■ TASK INPUT:

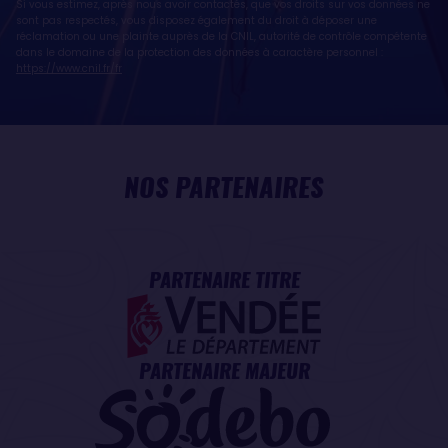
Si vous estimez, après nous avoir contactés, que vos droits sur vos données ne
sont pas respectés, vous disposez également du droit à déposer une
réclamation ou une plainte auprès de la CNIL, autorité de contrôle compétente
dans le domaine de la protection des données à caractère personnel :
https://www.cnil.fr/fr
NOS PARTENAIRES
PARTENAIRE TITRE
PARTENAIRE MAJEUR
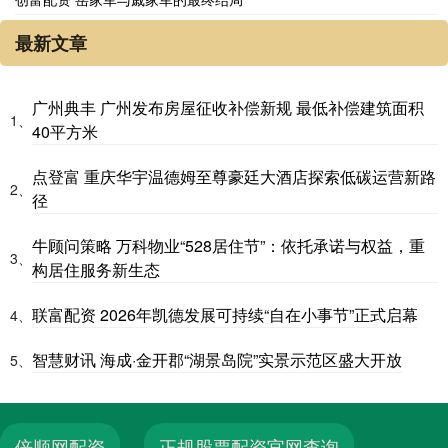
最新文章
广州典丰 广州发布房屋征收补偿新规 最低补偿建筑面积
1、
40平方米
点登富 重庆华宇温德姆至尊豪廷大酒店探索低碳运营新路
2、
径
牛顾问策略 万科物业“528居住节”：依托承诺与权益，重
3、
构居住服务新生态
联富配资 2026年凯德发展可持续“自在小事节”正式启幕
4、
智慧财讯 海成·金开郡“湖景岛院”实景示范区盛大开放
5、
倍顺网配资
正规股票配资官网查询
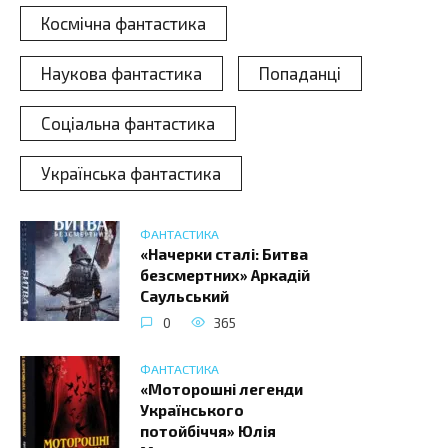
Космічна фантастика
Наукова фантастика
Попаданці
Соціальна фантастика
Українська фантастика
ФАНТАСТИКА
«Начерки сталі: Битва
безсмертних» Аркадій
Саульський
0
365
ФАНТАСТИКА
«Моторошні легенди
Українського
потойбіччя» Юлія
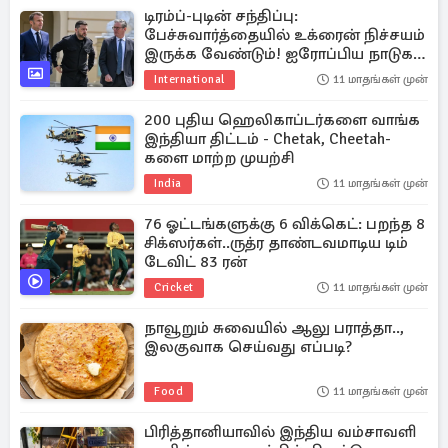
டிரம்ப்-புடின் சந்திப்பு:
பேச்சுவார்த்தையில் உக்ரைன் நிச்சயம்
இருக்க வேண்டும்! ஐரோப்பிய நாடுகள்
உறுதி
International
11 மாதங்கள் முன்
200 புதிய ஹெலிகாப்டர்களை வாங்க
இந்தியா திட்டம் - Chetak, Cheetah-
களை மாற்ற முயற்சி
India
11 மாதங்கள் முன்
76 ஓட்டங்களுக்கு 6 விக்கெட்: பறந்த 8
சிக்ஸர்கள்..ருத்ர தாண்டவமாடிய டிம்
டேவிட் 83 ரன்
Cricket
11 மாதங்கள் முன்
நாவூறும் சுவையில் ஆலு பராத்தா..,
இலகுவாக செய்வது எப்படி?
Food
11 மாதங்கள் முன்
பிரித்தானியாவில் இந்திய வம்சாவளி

■ PROMPT: Output the entries verbatim, skipping images.

■ COMPLETED EXERCISE:
Si vous estimez, après nous avoir contactés, que vos droits sur vos données ne
sont pas respectés, vous disposez également du droit à déposer une
réclamation ou une plainte auprès de la CNIL, autorité de contrôle compétente
dans le domaine de la protection des données à caractère personnel :
https://www.cnil.fr/fr
NOS PARTENAIRES
PARTENAIRE TITRE
PARTENAIRE MAJEUR
最新文章
广州典丰 广州发布房屋征收补偿新规 最低补偿建筑面积
1、
40平方米
点登富 重庆华宇温德姆至尊豪廷大酒店探索低碳运营新路
2、
径
牛顾问策略 万科物业“528居住节”：依托承诺与权益，重
3、
构居住服务新生态
联富配资 2026年凯德发展可持续“自在小事节”正式启幕
4、
智慧财讯 海成·金开郡“湖景岛院”实景示范区盛大开放
5、
倍顺网配资
正规股票配资官网查询
Космічна фантастика
Наукова фантастика
Попаданці
Соціальна фантастика
Українська фантастика
ФАНТАСТИКА
«Начерки сталі: Битва
безсмертних» Аркадій
Саульський
0
365
ФАНТАСТИКА
«Моторошні легенди
Українського
потойбіччя» Юлія
டிரம்ப்-புடின் சந்திப்பு:
பேச்சுவார்த்தையில் உக்ரைன் நிச்சயம்
இருக்க வேண்டும்! ஐரோப்பிய நாடுகள்
உறுதி
International
11 மாதங்கள் முன்
200 புதிய ஹெலிகாப்டர்களை வாங்க
இந்தியா திட்டம் - Chetak, Cheetah-
களை மாற்ற முயற்சி
India
11 மாதங்கள் முன்
76 ஓட்டங்களுக்கு 6 விக்கெட்: பறந்த 8
சிக்ஸர்கள்..ருத்ர தாண்டவமாடிய டிம்
டேவிட் 83 ரன்
Cricket
11 மாதங்கள் முன்
நாவூறும் சுவையில் ஆலு பராத்தா..,
இலகுவாக செய்வது எப்படி?
Food
11 மாதங்கள் முன்
பிரித்தானியாவில் இந்திய வம்சாவளி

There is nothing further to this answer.